The car driven by Kyle Kirkwood, top, flips over after a crash in the second turn during the Indianapolis 500 auto race at Indianapolis Motor Speedway on Sunday.
John Maxwell
/
AP
The car driven by Kyle Kirkwood, top, flips over after a crash in the second turn during the Indianapolis 500 auto race at Indianapolis Motor Speedway on Sunday.

A multi-car crash sent a tire careening past fans during the Indianapolis 500 on Sunday, producing a heart-stopping moment at one of the U.S.'s most prominent races.

Video posted on social media shows driver Felix Rosenqvist colliding with Kyle Kirkwood. During the crash, one of Kirkwood's tires breaks free and launches into the air and over the fence that separates the track from the grandstand.

The tire just misses seats filled with spectators and landed on a parked car, ESPN reported. There were no injuries to either driver or fans.

After the tire went flying, Kirkwood's car hit the wall, flipped over and slid down the track as sparks flew.

"All good everyone, just disappointed.

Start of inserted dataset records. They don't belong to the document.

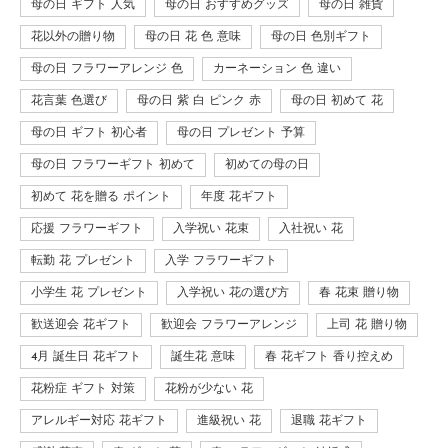
母の日 ギフト 人気
母の日 おすすめグッズ
母の日 雑貨
花以外の贈り物
母の日 花 色 意味
母の日 色別ギフト
母の日 フラワーアレンジ 色
カーネーション 色 違い
花言葉 色選び
母の日 紫 白 ピンク 赤
母の日 初めて 花
母の日 ギフト 初心者
母の日 プレゼント 予算
母の日 フラワーギフト 初めて
初めての母の日
初めて 花を贈る ポイント
年度 花ギフト
応援 フラワーギフト
入学祝い 花束
入社祝い 花
転勤 花 プレゼント
入学 フラワーギフト
小学生 花 プレゼント
入学祝い 花の選び方
春 花束 贈り物
歓送迎会 花ギフト
歓迎会 フラワーアレンジ
上司 花 贈り物
4月 誕生日 花ギフト
誕生花 意味
春 花ギフト 香り控えめ
花粉症 ギフト 対策
花粉が少ない 花
アレルギー対応 花ギフト
進級祝い 花
退職 花ギフト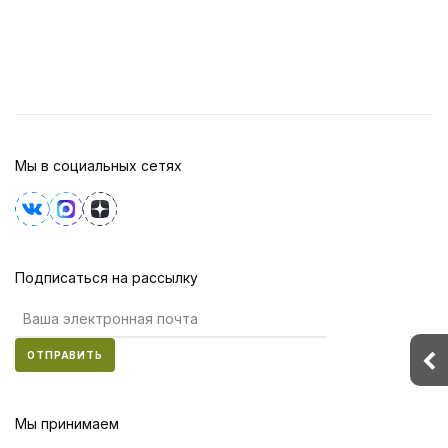
Мы в социальных сетях
Подписаться на рассылку
ОТПРАВИТЬ
Мы принимаем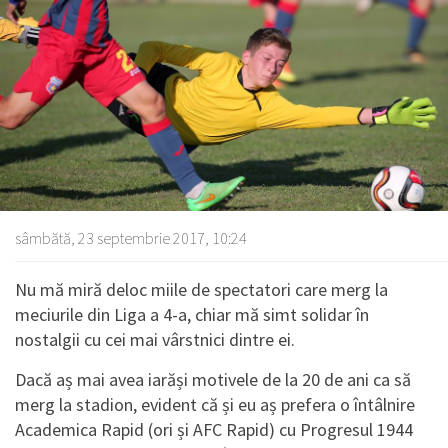
sâmbătă, 23 septembrie 2017, 10:24
Nu mă miră deloc miile de spectatori care merg la
meciurile din Liga a 4-a, chiar mă simt solidar în
nostalgii cu cei mai vârstnici dintre ei.
Dacă aș mai avea iarăși motivele de la 20 de ani ca să
merg la stadion, evident că și eu aș prefera o întâlnire
Academica Rapid (ori și AFC Rapid) cu Progresul 1944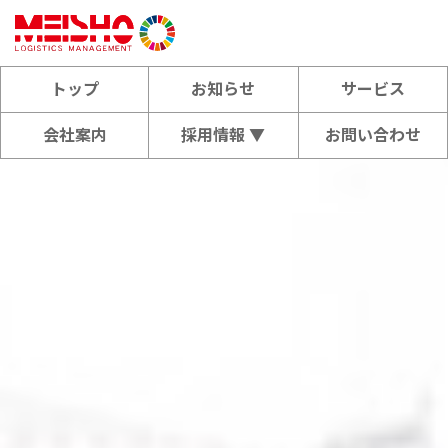
トップ
お知らせ
サービス
会社案内
採用情報 ▼
お問い合わせ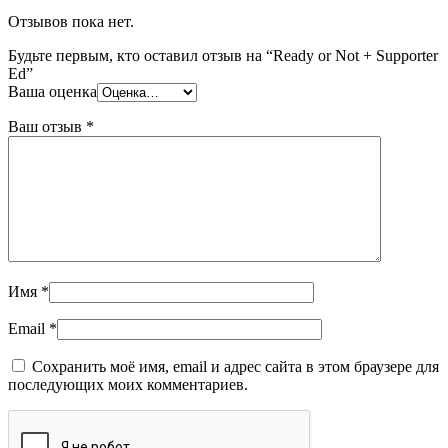
Отзывов пока нет.
Будьте первым, кто оставил отзыв на “Ready or Not + Supporter
Ed”
Ваша оценка
Ваш отзыв
*
Имя
*
Email
*
Сохранить моё имя, email и адрес сайта в этом браузере для
последующих моих комментариев.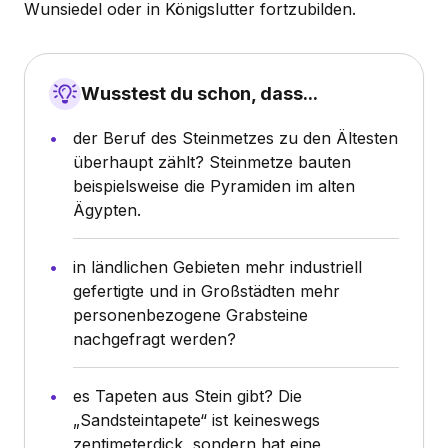
Wunsiedel oder in Königslutter fortzubilden.
Wusstest du schon, dass...
der Beruf des Steinmetzes zu den Ältesten
überhaupt zählt? Steinmetze bauten
beispielsweise die Pyramiden im alten
Ägypten.
in ländlichen Gebieten mehr industriell
gefertigte und in Großstädten mehr
personenbezogene Grabsteine
nachgefragt werden?
es Tapeten aus Stein gibt? Die
„Sandsteintapete“ ist keineswegs
zentimeterdick, sondern hat eine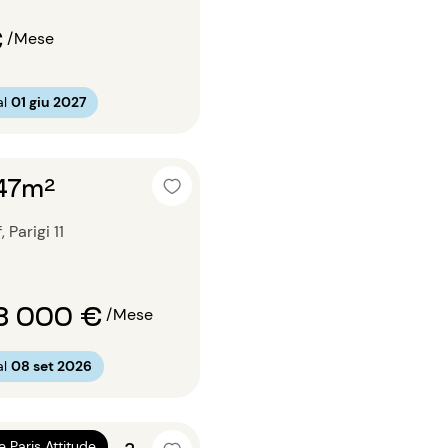
€
/Mese
al
01 giu 2027
 47m²
Parigi 11
3 000 €
/Mese
al
08 set 2026
e Paris Attitude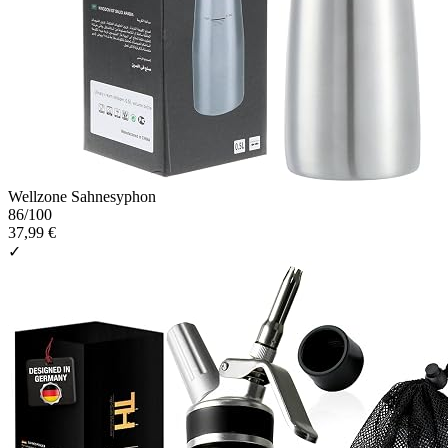
Wellzone Sahnesyphon
86
/100
37,99 €
✓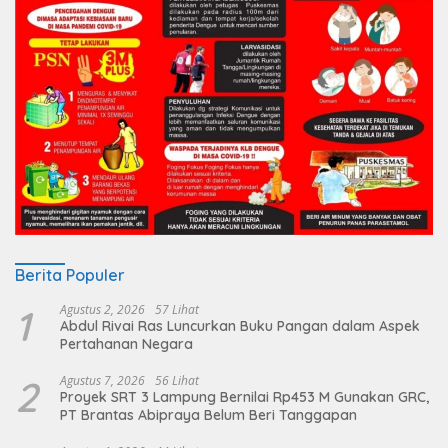
Berita Populer
1
Agustus 2, 2026
57 Lihat
Abdul Rivai Ras Luncurkan Buku Pangan dalam Aspek
Pertahanan Negara
2
Agustus 7, 2026
56 Lihat
Proyek SRT 3 Lampung Bernilai Rp453 M Gunakan GRC,
PT Brantas Abipraya Belum Beri Tanggapan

Thought we could win today," he said in a tweet.

Auto racing is an extremely popular sport in the U.S., but it doesn't come without its risks to drivers, crew members and fans.

At the Indy 500 in 1987, a fan named Lyle Kurtenbach was killed after a tire from one of the cars broke off during a crash, flew into the stands and hit him, according to the Indianapolis Star. Kurtenbach, who was 41, had been celebrating a family reunion.

The track's catch fence was later raised from 15 feet to 19 feet, eight inches, the newspaper reported.

In the years since, auto racing fans have been injured and on rare occasions killed when debris from crashes lands in spectator areas.

In the early 1970s, the U.S. Auto Club, which was then the sanctioning body for the Indy 500, made a raft of changes to improve driver safety after a string of deaths on the track, such as reducing the size of a car's gas tank.